REQUIRED WORK » Write out, exactly as they stand, the line containing "Terms of Service" and all subsequent lines up to and including the final line of the records.

ENTRIES SUPPLIED »
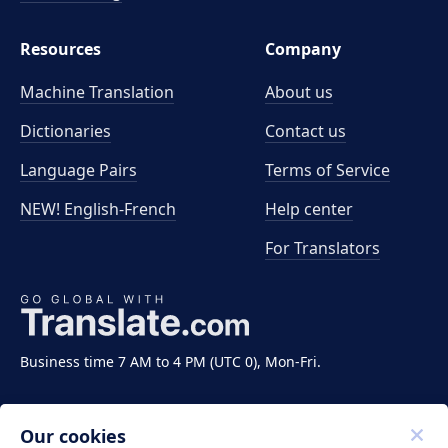
Resources
Company
Machine Translation
About us
Dictionaries
Contact us
Language Pairs
Terms of Service
NEW! English-French
Help center
For Translators
Business time 7 AM to 4 PM (UTC 0), Mon-Fri.
Our cookies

REPLY TO THE TASK »
Terms of Service
NEW! English-French
Help center
For Translators
Business time 7 AM to 4 PM (UTC 0), Mon-Fri.
Our cookies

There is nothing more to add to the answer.